Bien sûr, s’ils sont à la pointe, les insoumis ne sont pas les seuls à poster leurs interventions sur TikTok. Certains élus de la majorité, ou du Rassemblement national commencent à s’y mettre également. Les 15 millions d’utilisateurs actifs mensuels, en France, du réseau social chinois, font vite oublier les controverses sur les risques de surveillance ou l’opacité de son algorithme.

« Je ne connaissais pas y’a deux mois, mais pendant les retraites, une intervention dans laquelle j’évoquais mon père a fait 3 millions de vues… Des jeunes sont venus me voir sur une aire d’autoroute :  » tiens on t’a vu sur TikTok », donc on s’est dit que ça pouvait être intéressant d’y être », avance Thomas Ménagé, député RN du Loiret, qui ne compte qu’une poignée de vidéos pour 13.000 abonnés. « Après, ça demande du temps et des moyens.

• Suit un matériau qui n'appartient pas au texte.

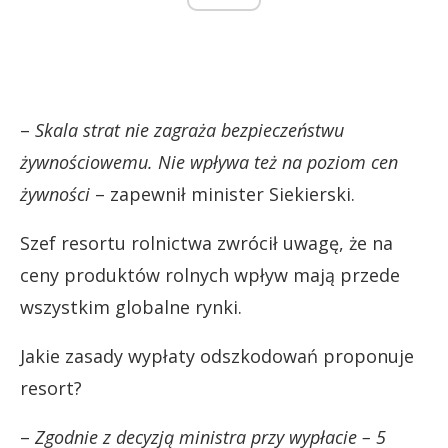
–
Skala strat nie zagraża bezpieczeństwu
żywnościowemu. Nie wpływa też na poziom cen
żywności
– zapewnił minister Siekierski.
Szef resortu rolnictwa zwrócił uwagę, że na
ceny produktów rolnych wpływ mają przede
wszystkim globalne rynki.
Jakie zasady wypłaty odszkodowań proponuje
resort?
–
Zgodnie z decyzją ministra przy wypłacie – 5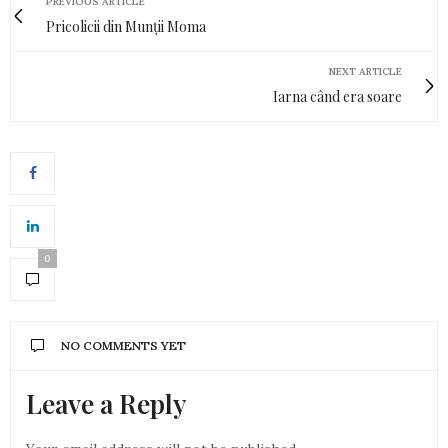
PREVIOUS ARTICLE
Pricolicii din Munții Moma
NEXT ARTICLE
Iarna când era soare
0
NO COMMENTS YET
Leave a Reply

Les insoumis sont très bons car ils sont dans le clash et la provoc. Mais ce qu’ils gagnent en parlant à leur fan base, ils le perdent en crédibilité ».

« Moteur, ça tourne »

Leurs adversaires reprochent à LFI la recherche du buzz. « Certains élus ne font plus des interventions pour faire avancer le débat, mais pour leur com’personnelle. Ils y passent un temps de dingo ! Je ne compte pas le nombre de fois où François Ruffin fait une deuxième prise, avec les mêmes propos, pour améliorer sa future vidéo. On transforme l’Assemblée en studio à clowneries. Moteur, ça tourne, action ! », se désole Erwan Balanant. Le député MoDem du Finistère dénonce aussi des montages biaisés lors des confrontations télévisées. « Ils vont extraire un morceau de phrase pour détourner le propos d’un adversaire, et ça, ça me pose un vrai problème », dit-il. Un député Renaissance confie sa méfiance lorsqu’il doit affronter certains insoumis en débat. « Si on se retrouve face à Guiraud, on va avoir un montage malhonnête avec des ralentis, une explosion nucléaire et un commentaire du genre : regardez ce macroniste se fait humilier ! Donc maintenant, on ne le laisse plus parler, et les débats sont pourris »

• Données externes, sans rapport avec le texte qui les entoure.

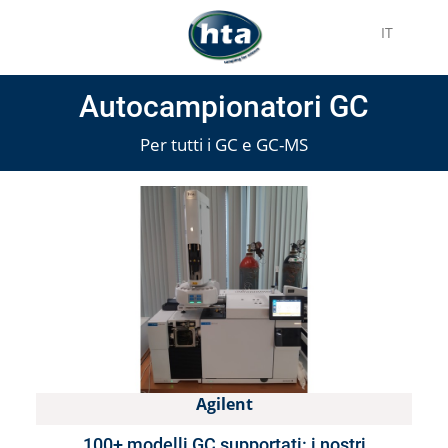
IT
Autocampionatori GC
Per tutti i GC e GC-MS
Agilent
100+ modelli GC supportati: i nostri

« Si le buzz ou le clash permettent d’avancer des arguments de fond, je ne vois pas pourquoi ce serait sale », balaie David Guiraud, qui se défend de toute manipulation. « La politique spectacle existe depuis la nuit des temps. Gorgias de Platon, c’est déjà un battle, mais avec d’autres codes. Il y a des moments drôles en politique, ce n’est pas interdit de les utiliser ». Une stratégie payante pour ramener des jeunes aux urnes ? Aux dernières élections législatives, environ 70 % des 18-24 ans ne sont pas allés voter.